Oui. Une trousse générale est conçue pour les blessures domestiques ou professionnelles, tandis qu'une trousse d'entraîneur de hockey contient beaucoup plus de matériel de contrôle des saignements et inclut du ruban adhésif d'entraîneur et une sous-bande en mousse pour le bandage et le soutien, éléments qu'une trousse standard ne contient pas.

Quand une équipe de hockey doit-elle renouveler son stock d'équipement d'entraînement ?
Il est préférable de s'en procurer avant la saison plutôt que pendant.

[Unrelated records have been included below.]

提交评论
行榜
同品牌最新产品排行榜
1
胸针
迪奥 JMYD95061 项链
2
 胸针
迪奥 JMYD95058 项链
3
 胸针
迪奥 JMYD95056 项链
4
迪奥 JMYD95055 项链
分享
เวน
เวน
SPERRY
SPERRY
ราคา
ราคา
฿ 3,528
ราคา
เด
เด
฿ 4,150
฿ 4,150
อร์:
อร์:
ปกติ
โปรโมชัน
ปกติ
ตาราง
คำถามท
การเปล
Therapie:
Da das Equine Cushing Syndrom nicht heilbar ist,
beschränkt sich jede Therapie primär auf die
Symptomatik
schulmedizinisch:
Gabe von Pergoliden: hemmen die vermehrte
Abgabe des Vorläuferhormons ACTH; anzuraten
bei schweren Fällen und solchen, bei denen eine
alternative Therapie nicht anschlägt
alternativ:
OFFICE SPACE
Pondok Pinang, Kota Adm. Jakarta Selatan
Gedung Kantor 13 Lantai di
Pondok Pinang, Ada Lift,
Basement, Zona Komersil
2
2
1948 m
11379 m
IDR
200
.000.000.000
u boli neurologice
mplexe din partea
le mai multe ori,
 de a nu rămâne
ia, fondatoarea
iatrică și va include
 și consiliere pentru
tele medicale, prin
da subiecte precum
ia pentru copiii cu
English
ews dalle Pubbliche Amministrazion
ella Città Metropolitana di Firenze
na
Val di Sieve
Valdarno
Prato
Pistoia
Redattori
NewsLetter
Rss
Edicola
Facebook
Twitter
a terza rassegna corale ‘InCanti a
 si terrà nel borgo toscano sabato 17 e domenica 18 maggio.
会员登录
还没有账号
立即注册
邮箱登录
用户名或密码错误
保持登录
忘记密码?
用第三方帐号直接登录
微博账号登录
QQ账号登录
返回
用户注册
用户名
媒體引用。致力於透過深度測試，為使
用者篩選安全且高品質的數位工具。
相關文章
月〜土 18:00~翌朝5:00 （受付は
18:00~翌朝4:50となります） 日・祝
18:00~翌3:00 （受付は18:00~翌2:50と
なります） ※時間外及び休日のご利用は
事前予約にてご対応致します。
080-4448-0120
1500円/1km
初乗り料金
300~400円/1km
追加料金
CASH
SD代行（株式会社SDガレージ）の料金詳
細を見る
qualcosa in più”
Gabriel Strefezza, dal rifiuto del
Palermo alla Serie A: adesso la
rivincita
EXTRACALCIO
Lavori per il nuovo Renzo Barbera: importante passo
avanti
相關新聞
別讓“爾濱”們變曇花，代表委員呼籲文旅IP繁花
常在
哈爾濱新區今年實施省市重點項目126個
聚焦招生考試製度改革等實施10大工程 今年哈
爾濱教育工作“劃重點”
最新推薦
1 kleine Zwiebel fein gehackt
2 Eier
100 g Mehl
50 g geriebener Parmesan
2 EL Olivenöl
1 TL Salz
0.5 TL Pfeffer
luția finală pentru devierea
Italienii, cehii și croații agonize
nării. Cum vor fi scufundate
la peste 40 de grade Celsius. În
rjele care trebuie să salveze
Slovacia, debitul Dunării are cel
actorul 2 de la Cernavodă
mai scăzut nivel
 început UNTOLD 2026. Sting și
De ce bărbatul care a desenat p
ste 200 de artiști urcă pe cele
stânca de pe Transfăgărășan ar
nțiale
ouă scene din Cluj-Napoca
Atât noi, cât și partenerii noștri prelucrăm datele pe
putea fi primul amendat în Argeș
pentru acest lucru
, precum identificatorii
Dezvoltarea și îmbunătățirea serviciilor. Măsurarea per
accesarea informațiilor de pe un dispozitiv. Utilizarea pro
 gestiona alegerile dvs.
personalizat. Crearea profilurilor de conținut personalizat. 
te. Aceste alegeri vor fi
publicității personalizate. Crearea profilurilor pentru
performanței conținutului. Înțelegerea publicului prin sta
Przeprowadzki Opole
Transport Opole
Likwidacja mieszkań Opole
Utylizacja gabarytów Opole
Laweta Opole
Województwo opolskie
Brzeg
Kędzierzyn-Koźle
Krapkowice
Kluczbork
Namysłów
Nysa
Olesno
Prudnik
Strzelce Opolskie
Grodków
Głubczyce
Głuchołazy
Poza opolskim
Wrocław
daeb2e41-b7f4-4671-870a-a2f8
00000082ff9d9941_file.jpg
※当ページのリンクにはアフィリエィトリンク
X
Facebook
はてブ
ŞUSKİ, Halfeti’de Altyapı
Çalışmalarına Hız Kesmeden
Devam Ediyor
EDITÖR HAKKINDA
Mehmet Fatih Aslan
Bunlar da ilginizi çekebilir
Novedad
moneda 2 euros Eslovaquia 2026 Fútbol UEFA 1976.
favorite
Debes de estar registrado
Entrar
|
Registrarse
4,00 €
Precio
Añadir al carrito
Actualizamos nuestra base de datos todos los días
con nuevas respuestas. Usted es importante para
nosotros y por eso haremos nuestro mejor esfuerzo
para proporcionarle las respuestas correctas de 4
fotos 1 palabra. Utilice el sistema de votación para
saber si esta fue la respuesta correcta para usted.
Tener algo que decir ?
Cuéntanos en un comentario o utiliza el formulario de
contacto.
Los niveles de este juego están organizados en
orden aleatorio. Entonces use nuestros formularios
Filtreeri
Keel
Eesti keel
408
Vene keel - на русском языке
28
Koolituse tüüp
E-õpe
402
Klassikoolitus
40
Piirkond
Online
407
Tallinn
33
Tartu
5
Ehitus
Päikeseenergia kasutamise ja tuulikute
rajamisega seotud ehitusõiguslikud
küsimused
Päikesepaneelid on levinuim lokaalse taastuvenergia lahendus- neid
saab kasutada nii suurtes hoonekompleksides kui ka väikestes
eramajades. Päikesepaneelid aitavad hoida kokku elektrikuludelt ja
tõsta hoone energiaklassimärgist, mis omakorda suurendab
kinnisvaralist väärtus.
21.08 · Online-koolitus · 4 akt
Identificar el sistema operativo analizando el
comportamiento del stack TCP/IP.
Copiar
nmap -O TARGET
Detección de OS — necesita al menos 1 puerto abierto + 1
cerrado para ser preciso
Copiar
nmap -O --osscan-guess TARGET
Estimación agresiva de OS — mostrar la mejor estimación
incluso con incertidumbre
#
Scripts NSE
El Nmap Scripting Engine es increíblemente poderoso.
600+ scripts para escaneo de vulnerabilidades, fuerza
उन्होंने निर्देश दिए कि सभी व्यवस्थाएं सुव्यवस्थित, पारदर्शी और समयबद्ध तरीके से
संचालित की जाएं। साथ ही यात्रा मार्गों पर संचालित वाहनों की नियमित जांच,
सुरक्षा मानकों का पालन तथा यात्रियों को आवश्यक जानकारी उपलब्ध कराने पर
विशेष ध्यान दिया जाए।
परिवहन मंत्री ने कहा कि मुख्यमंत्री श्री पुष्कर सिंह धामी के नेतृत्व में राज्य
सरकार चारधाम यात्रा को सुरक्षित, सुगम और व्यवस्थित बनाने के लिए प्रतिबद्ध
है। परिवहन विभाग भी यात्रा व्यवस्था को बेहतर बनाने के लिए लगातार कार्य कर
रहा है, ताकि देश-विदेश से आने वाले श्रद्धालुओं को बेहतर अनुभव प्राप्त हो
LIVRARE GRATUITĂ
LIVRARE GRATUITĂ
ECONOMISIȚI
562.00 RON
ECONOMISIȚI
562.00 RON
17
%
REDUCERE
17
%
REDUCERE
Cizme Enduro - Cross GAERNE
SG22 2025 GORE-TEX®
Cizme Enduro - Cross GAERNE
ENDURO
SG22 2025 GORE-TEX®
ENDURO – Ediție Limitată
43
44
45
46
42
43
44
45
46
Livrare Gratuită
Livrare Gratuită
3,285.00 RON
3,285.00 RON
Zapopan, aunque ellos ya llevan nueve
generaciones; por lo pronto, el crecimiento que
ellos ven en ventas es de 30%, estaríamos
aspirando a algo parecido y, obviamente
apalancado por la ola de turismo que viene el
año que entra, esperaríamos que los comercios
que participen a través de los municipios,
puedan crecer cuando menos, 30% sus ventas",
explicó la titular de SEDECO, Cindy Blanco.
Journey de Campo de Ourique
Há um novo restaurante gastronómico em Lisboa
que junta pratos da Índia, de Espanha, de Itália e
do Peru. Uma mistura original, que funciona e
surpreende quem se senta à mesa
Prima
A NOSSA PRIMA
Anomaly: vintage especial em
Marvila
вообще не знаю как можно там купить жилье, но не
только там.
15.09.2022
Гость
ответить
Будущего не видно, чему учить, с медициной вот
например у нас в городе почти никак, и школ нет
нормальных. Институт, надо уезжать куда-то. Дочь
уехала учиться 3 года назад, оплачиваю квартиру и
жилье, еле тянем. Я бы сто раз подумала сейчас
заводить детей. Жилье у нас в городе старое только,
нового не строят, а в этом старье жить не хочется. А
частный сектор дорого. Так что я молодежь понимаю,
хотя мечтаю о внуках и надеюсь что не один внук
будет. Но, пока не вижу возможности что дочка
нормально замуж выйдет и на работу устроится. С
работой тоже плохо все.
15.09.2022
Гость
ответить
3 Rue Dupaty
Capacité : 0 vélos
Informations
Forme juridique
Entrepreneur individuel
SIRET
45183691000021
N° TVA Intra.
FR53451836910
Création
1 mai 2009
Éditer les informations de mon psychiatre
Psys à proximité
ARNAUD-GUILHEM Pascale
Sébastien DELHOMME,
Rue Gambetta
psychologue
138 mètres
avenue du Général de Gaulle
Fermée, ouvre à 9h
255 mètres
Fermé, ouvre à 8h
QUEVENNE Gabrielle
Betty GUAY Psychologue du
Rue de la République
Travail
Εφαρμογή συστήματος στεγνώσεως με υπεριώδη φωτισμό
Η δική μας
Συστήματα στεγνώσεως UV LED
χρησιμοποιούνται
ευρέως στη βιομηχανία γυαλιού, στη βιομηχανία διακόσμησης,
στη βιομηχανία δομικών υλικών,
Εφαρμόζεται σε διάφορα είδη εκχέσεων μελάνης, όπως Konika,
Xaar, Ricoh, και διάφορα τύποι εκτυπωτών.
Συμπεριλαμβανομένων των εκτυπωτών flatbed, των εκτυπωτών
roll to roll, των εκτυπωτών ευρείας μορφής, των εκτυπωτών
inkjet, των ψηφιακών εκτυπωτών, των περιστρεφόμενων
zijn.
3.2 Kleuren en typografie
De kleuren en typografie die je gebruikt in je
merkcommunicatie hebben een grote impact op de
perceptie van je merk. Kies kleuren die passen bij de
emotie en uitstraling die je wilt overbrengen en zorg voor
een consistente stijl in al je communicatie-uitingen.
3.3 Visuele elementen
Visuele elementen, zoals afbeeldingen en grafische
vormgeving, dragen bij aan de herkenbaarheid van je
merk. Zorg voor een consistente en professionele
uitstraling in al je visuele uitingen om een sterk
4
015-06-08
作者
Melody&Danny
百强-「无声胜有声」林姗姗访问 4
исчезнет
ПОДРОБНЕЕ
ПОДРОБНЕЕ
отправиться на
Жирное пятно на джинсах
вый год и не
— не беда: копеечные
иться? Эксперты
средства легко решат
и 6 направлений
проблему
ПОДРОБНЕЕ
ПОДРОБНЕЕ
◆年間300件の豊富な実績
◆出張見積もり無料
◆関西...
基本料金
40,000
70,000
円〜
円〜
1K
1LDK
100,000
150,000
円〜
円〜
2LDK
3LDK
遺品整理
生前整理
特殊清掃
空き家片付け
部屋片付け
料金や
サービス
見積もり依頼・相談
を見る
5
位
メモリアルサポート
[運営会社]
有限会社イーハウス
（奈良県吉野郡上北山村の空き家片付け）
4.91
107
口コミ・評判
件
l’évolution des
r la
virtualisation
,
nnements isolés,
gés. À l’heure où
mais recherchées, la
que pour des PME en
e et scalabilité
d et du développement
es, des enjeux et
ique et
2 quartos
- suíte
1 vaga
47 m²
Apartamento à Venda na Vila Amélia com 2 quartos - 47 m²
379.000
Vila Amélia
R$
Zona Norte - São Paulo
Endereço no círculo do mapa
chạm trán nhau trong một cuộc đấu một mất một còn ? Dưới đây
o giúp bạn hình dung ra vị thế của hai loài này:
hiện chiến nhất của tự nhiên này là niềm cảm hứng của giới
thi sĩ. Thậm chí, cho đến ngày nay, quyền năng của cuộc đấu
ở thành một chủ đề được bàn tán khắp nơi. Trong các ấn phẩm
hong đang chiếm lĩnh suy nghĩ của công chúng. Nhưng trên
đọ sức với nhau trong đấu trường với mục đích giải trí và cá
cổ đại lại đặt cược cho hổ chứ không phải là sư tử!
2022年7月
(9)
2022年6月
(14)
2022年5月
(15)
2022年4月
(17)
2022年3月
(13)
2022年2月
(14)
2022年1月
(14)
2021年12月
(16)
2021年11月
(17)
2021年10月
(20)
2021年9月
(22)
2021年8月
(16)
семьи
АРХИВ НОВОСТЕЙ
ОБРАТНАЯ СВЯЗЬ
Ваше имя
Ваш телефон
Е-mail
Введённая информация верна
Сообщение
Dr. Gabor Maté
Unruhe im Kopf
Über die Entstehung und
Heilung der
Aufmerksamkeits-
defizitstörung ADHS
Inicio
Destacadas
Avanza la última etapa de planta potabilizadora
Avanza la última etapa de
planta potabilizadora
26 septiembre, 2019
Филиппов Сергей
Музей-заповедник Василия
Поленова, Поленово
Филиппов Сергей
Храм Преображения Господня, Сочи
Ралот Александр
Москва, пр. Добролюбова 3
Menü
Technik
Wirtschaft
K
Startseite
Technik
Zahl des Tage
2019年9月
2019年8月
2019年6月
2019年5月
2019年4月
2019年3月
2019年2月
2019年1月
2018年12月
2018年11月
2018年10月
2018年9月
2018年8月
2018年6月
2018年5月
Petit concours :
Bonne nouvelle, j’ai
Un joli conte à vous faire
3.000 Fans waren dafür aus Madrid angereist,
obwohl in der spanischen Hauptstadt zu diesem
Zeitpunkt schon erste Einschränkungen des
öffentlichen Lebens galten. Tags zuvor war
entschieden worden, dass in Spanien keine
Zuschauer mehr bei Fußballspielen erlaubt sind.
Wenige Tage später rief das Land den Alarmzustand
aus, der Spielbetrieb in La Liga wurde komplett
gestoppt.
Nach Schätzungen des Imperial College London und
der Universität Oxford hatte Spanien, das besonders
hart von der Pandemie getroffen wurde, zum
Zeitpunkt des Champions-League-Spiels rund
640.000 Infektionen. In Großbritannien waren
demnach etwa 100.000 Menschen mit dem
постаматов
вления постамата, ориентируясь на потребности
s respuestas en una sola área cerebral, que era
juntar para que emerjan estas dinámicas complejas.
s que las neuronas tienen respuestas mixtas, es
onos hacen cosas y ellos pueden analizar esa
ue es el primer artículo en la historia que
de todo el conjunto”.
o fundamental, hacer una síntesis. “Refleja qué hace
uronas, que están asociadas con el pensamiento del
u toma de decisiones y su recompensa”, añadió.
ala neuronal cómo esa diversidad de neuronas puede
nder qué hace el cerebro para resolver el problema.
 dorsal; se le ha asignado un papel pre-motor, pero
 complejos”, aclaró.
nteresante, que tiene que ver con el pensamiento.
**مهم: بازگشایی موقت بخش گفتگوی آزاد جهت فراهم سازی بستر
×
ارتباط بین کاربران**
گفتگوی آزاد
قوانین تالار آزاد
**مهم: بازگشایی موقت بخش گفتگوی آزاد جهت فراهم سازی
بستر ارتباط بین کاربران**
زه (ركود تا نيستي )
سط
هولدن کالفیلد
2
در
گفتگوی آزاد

Le mois d'août est idéal, car les camps et les sélections ont déjà commencé et il est encore temps de remplacer le matériel utilisé et de vérifier les dates de péremption. Les équipes qui jouent au hockey au printemps et en été devraient avoir leur équipement approvisionné toute l'année, car les blessures hors saison sont tout aussi fréquentes que celles de la saison régulière.